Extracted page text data
_____

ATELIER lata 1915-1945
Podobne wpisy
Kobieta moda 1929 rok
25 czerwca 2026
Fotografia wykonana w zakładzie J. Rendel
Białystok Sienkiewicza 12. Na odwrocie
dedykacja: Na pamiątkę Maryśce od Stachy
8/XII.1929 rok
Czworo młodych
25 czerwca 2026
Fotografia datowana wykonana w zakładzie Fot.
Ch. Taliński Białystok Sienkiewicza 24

_____

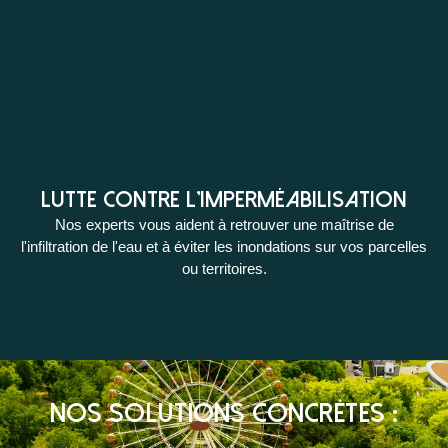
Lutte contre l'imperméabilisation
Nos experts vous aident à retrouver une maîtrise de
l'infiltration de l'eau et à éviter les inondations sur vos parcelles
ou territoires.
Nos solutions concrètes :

_____

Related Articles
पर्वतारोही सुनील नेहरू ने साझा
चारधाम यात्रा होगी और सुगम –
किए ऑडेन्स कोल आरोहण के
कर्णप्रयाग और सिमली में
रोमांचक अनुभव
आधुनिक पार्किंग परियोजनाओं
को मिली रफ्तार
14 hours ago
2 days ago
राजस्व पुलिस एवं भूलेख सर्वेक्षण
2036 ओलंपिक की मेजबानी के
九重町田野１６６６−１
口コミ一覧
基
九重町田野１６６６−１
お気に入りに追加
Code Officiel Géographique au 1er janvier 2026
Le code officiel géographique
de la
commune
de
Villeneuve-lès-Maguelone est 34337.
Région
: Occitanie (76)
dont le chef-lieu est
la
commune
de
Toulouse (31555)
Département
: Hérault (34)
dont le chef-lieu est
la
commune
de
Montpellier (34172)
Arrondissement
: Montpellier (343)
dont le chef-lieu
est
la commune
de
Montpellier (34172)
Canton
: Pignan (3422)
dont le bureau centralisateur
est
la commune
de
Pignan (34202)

_____

Extract every line of the records above that contains the word "zakładzie".

Fotografia wykonana w zakładzie J. Rendel
Fotografia datowana wykonana w zakładzie Fot.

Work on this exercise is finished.